◆ Your task:
Which lines below contain "Eigentümer"? Copy every one of them.
——
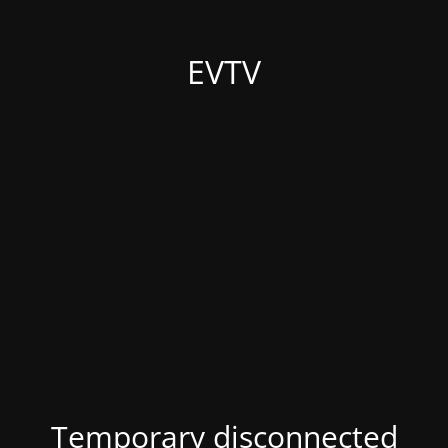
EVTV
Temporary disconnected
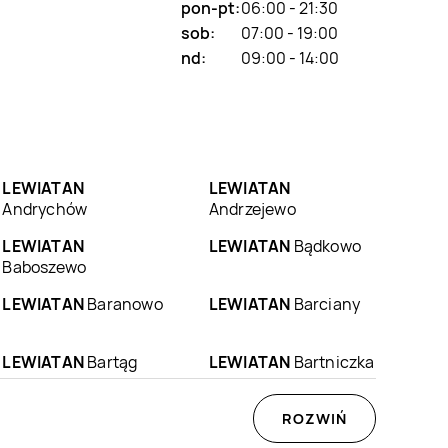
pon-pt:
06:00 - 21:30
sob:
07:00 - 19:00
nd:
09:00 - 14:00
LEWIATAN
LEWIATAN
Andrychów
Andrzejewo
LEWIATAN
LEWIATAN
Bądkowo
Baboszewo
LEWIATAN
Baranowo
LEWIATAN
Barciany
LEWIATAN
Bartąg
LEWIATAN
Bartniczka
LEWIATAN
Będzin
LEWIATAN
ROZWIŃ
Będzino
——
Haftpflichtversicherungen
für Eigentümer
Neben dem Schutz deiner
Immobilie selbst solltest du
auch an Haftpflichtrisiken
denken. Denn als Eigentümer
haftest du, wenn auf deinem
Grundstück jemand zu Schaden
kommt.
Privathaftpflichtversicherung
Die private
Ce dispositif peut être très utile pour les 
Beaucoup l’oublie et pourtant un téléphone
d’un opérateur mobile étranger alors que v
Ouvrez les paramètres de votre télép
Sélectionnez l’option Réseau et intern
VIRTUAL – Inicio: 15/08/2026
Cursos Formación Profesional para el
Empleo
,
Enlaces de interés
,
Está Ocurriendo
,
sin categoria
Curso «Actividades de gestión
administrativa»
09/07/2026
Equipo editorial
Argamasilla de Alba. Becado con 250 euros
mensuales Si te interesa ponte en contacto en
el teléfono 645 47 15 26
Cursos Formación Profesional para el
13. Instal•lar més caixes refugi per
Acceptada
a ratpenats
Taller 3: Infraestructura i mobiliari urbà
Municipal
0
——
◆ Solution to this problem:
für Eigentümer
denken. Denn als Eigentümer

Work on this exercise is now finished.